The stock market continued its volatile run Aug. 16, with the Dow Jones industrials plunging more than 300 points after problems at mortgage lender Countrywide Financial (CFC) confirmed investors' fears that the worst of the credit crunch isn't over yet. And just as suddenly, major indexes zoomed back in the last hour of trading to finish the day little changed. Amid the scary market action, what's an individual investor to do?
BusinessWeek Associate Editor Emily Thornton asked that very question of John Bogle, founder of the Vanguard Group and a pioneer of index investing. The fund-industry veteran, who recently wrote The Little Book of Common Sense Investing, recommends at least two pieces of sage advice: First, be sure to keep an adequate portion of your portfolio in bonds. Second, try to remain calm: Bogle says it's possible the stock market could slide by another 15-20%.
Edited excerpts from their conversation follow:
We're seeing such problematic credit and stock markets. What do you think individual investors should do?
I would divide individual investors into two classes. If they're speculators, they will be scared and it may get worse and they should probably get out. But I don't feel confident in that advice because I don't give speculators advice!
We clearly have a problem with confidence in the market. Equally clearly, as all market cycles go, we have gone from hope, to greed, and now we're going to fear. Eventually hope will return. And very eventually greed will return. But I think it's going to be a while before we have the kind of greed that we have witnessed in this recent era reappear.
On the other hand, if I was going to give advice to an individual investor—and I make a very important distinction here—if they have come into this market and have invested the way people should invest, and that means they have a little bond position if they're young, and an average bond position if they're in their middle years, and a substantial bond position in their retirement years, then I would do absolutely nothing. They will be protected by the fact that bonds are going up and bonds generate income. No one will take that income from them. They should just hang in there and do nothing.

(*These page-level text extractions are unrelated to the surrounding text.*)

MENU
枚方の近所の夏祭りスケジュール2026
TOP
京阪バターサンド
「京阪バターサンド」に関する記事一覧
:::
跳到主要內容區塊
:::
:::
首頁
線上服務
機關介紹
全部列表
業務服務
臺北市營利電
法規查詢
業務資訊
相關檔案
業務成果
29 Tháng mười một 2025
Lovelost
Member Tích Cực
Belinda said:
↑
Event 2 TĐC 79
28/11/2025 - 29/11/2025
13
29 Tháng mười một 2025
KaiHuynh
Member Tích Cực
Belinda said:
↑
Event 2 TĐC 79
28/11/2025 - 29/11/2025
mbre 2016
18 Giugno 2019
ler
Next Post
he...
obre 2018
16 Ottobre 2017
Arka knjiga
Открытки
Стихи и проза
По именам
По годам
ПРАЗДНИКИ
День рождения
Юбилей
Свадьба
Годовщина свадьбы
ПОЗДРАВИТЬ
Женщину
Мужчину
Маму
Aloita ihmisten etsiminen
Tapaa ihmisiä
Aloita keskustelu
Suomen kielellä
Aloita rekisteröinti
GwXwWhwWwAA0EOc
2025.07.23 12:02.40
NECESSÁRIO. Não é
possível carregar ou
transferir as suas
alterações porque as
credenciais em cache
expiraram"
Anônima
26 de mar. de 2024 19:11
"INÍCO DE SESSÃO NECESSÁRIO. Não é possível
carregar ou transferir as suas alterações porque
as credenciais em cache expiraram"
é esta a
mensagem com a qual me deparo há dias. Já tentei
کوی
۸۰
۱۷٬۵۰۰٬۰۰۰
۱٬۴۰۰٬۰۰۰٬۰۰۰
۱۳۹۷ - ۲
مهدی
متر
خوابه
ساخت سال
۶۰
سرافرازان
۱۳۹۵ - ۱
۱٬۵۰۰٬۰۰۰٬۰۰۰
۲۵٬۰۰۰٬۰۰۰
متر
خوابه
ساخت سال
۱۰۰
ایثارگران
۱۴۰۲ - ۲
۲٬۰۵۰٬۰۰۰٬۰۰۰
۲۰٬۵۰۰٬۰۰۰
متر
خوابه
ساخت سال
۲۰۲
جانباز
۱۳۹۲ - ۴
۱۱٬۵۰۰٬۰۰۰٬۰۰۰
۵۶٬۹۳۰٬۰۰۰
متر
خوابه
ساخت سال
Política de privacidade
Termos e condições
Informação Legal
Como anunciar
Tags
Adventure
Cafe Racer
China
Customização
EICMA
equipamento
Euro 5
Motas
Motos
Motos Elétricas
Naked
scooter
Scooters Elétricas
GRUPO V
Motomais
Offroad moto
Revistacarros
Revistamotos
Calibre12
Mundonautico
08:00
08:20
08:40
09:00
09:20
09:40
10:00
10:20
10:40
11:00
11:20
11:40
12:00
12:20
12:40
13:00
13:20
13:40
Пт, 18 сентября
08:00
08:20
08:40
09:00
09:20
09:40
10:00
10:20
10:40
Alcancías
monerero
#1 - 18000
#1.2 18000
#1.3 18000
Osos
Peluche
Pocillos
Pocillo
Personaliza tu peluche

Even if I was pretty confident that the decline will continue—and I think it's more likely than not—you've not only got to get out right, you've also got to get in right. You must be right twice. So if you get out now, and the market goes way down another 15 or 20%, which is quite possible, they will be so scared they won't get in. So I'm a stay-the-course person. Personally, I'm about 60% bonds and 40% stocks. I haven't changed a single thing in my portfolio. I'm largely indexed on both sides. I haven't made a significant change in my portfolio in six or seven years. On a day like today, I may be worth as much at the end of the day as I was at the beginning because the bonds are up 1% and the stocks are off 2%-3%.
I'm very comfortable when these things happen. I don't much like them. But on the other hand, we have a system where there has been much too much easy credit and aberrant behavior, with rating agencies giving unbelievably casual high ratings to these mortgage-backed bonds. People are apparently able to collect all the poor bonds that don't have great chances of repayment, put them in a portfolio, and by fooling around, nobody knows exactly how, with the order in which they pay off, they're able to create a portfolio that is 90% triple-A bonds out of a portfolio that is in fact 99% C bonds or mortgages.
You pay a price for all this and we're paying the price now.
Why shouldn't I take all of my money out of all of these bond and stock indexes and just put it in cash or a CD?
First of all, you'll probably end up paying a lot of capital gains taxes. And you might be right.